For which of the three implementations? I'm pretty sure all of them would have significant overhead.

>>> If not, then how will this work? Is this a special kind of
>>> exception-like process that *only* operates inside for loops?
>>> 
>>> What will an explicit "raise NeverExecuted" do?
>> Presumably that's the same question as what an explicit raise StopIteration does. Just as there's nothing stopping you from writing a __next__ method that raises StopIteration but then yields more values of called again, there's nothing stopping you from raising NeverExecuted pathologically, but you shouldn't do so. M
>> 
>>>> So, independent of the initial "never executed loop body" use-case, one
>>>> could also emulate the "else" clause by:
>>>> 
>>>> for item in collection:
>>>>    # do for item
>>>> except StopIteration:
>>>>    # do after the loop
>>> That doesn't work, for two reasons:
>>> 
>>> (1) Not all for-loops use iterators. The venerable old "sequence
>>> protocol" is still supported for sequences that don't support __iter__.
>>> So there may not be any StopIteration raised at all.
>> I think there always is.
>> 
>> IIRC, PyObject_Iter (the C API function used by iter and by for loops) actually constructs a sequence iterator object if the object doesn't have tp_iter (__iter__ for Python types) but does have  tp_sequence (__getitem__ for Python types, but, e.g., dict has __getitem__ without having tp_sequence). And the for loop doesn't treat that sequence iterator any different from "real" iterators returned by __iter__; it just calls tp_next (__next__) until StopIteration. (And the "other half" of the old-style sequence protocol, that lets old-style sequences be reversed if they have a length, is similarly implemented by the C API underneath the reversed function.)
>> 
>> I'm on my phone right now, so I can't double-check any of the details, but I'm 80% sure they're all at least pretty close...
> 
> I think I would have to deal with the old protocol given the proposal is accepted.

No, because, as I just explained, the old protocol is  taken care of by wrapping old-style sequences in iterator objects, so as far as the for-loop code is concerned, they look identical to "new-style" iterables.

>>> (2) Even if StopIteration is raised, the for-loop catches it (in a
>>> manner of speaking) and consumes it.
>>> 
>>> So to have this work, we would need to have the for-loop re-raise
>>> StopIteration... but what happens if you don't include an except
>>> StopIteration clause? Does every bare for-loop with no "except" now
>>> print a traceback and halt processing? If not, why not?
>> I think this could be made to work: a for loop without an except clause handles StopIteration the same as today (by jumping to the else clause), but one that does have one or more except clauses just treats it like a normal exception.
>> 
>> Of course this would mean for/except/else is now legal but useless, which could be confusing ("why does my else clause no longer run when I add an 'except ValueError' clause?").
> 
> One could disallow "else" in case any "except" is defined.

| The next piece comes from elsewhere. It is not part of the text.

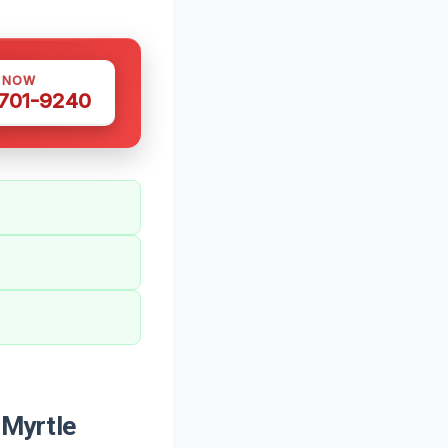
S NOW
 701-9240
 Myrtle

But that's just an extra rule to implement (and remember) for no real benefit. Why not just document that for/except/else is generally useless and shouldn't be written, and let linters flag it?

>> More generally, I think the fact that for/except StopIteration is almost but not quite identical to plain for would be confusing more often than helpful.
> 
> You bet how people think about "else". "So, 'else' is always executed after the for?" "Yes, but only when there is no 'break' executed in the 'for'" "... *thinking* ... okay ..."

I don't understand your point here. Because there's already something in the language that you find confusing, that gives us free rein to add anything else to the language that people will find confusing?